What you have to do ▸ Copy out each line of the data below in which the string "Заготовки" appears.

[Saved entries]
* * * *
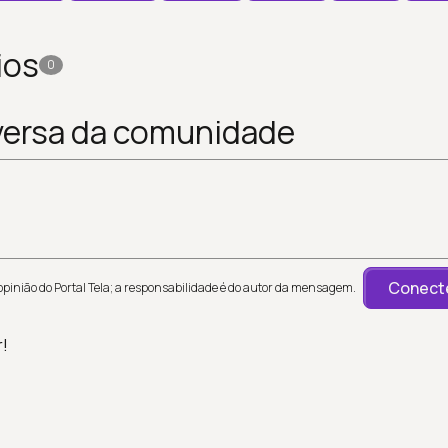
ios
0
versa da comunidade
Conecte
inião do Portal Tela; a responsabilidade é do autor da mensagem.
r!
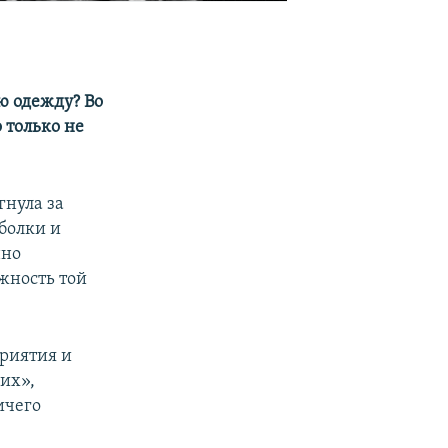
ю одежду? Во
 только не
гнула за
болки и
нно
жность той
приятия и
их»,
ичего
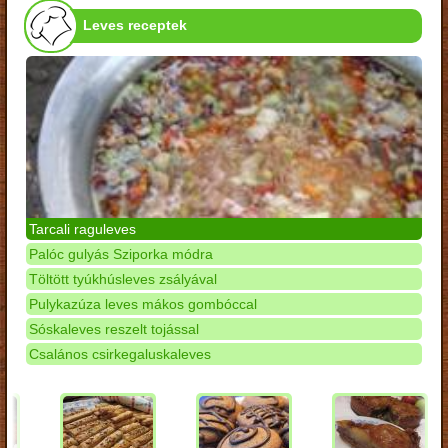
Leves receptek
Tarcali raguleves
Palóc gulyás Sziporka módra
Töltött tyúkhúsleves zsályával
Pulykazúza leves mákos gombóccal
Sóskaleves reszelt tojással
Csalános csirkegaluskaleves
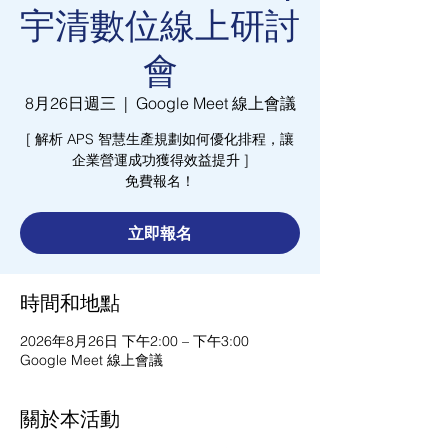
宇清數位線上研討
會
8月26日週三
  |  
Google Meet 線上會議
[ 解析 APS 智慧生產規劃如何優化排程，讓
企業營運成功獲得效益提升 ]
免費報名！
立即報名
時間和地點
2026年8月26日 下午2:00 – 下午3:00
Google Meet 線上會議
關於本活動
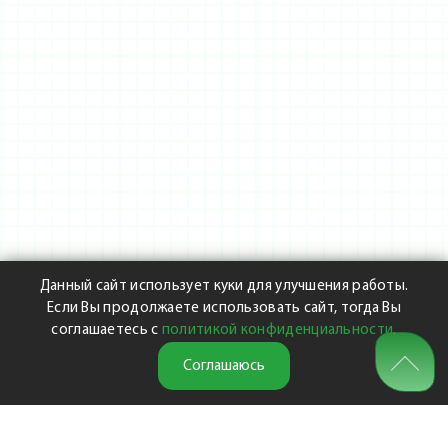
Данный сайт использует куки для улучшения работы.
Если Вы продолжаете использовать сайт, тогда Вы
соглашаетесь с
политикой конфиденциальности
.
Соглашаюсь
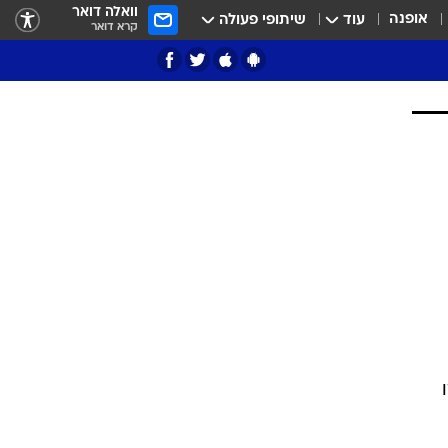
וואלה דואר
אופנה
עוד
שיתופי פעולה
קרא דואר
ציון 3
דאבל דריבל
י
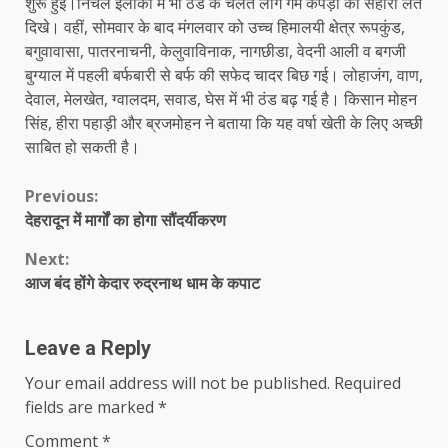
शुरू हुई।निचले इलाकों में भी ठंड के चलते लोग गर्म कपड़ों का सहारा लेते
दिखे। वहीं, सोमवार के बाद मंगलवार को उच्च हिमालयी क्षेत्र रूपकुंड,
बगुवावासा, पातरनाचनी, केलुवाविनाक, नागछीडा, वेदनी आली व बगजी
बुग्याल में पहली बर्फबारी से बर्फ की सफेद चादर बिछ गई। लोहाजंग, वाण,
देवाल, मेलखेत, ग्वालदम, सवाड, घेस में भी ठंड बढ़ गई है। किसान मोहन
सिंह, हीरा पहाड़ी और ब्रजमोहन ने बताया कि यह वर्षा खेती के लिए अच्छी
साबित हो सकती है।
Continue
Previous:
देहरादून में मार्गों का होगा सौंदर्यीकरण
Reading
Next:
आज बंद होंगे केदार रुद्रनाथ धाम के कपाट
Leave a Reply
Your email address will not be published.
Required
fields are marked
*
Comment
*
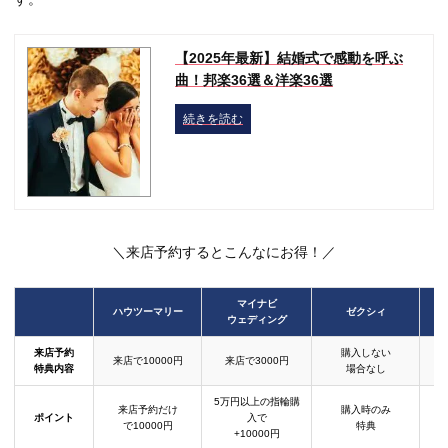
【2025年最新】結婚式で感動を呼ぶ
曲！邦楽36選＆洋楽36選
続きを読む
＼来店予約するとこんなにお得！／
マイナビ
ハウツーマリー
ゼクシィ
ウェディング
来店予約
購入しない
来店で10000円
来店で3000円
特典内容
場合なし
5万円以上の指輪購
来店予約だけ
購入時のみ
ポイント
入で
で10000円
特典
+10000円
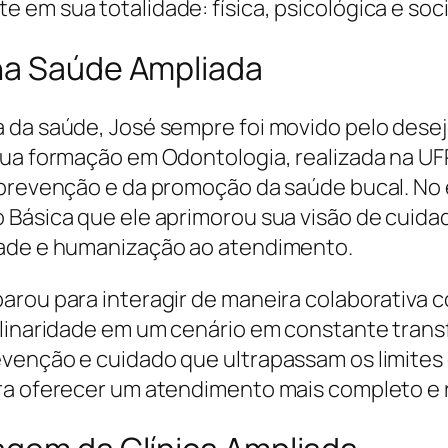
em sua totalidade: física, psicológica e soci
na Saúde Ampliada
 da saúde, José sempre foi movido pelo dese
Sua formação em Odontologia, realizada na UFR
 prevenção e da promoção da saúde bucal. No e
 Básica que ele aprimorou sua visão de cuida
dade e humanização ao atendimento.
arou para interagir de maneira colaborativa c
plinaridade em um cenário em constante tran
evenção e cuidado que ultrapassam os limites
ra oferecer um atendimento mais completo e r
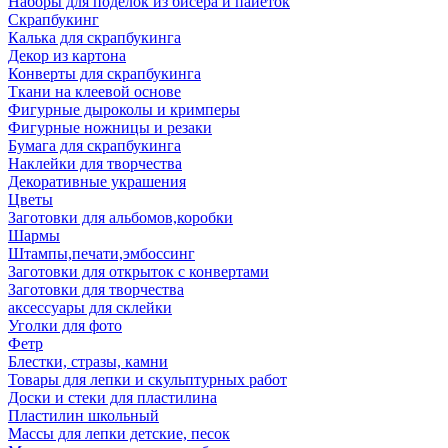
Наборы для поделок из бисера и пайеток
Скрапбукинг
Калька для скрапбукинга
Декор из картона
Конверты для скрапбукинга
Ткани на клеевой основе
Фигурные дыроколы и кримперы
Фигурные ножницы и резаки
Бумага для скрапбукинга
Наклейки для творчества
Декоративные украшения
Цветы
Заготовки для альбомов,коробки
Шармы
Штампы,печати,эмбоссинг
Заготовки для открыток с конвертами
Заготовки для творчества
аксессуары для склейки
Уголки для фото
Фетр
Блестки, стразы, камни
Товары для лепки и скульптурных работ
Доски и стеки для пластилина
Пластилин школьный
Массы для лепки детские, песок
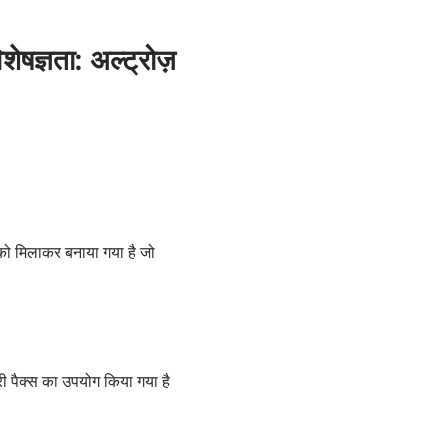
ज्ञता: अल्ट्रोज़
 को मिलाकर बनाया गया है जो
री पैक्स का उपयोग किया गया है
* * * *
Result of this task ▸
Заготовки для альбомов,коробки
Заготовки для открыток с конвертами
Заготовки для творчества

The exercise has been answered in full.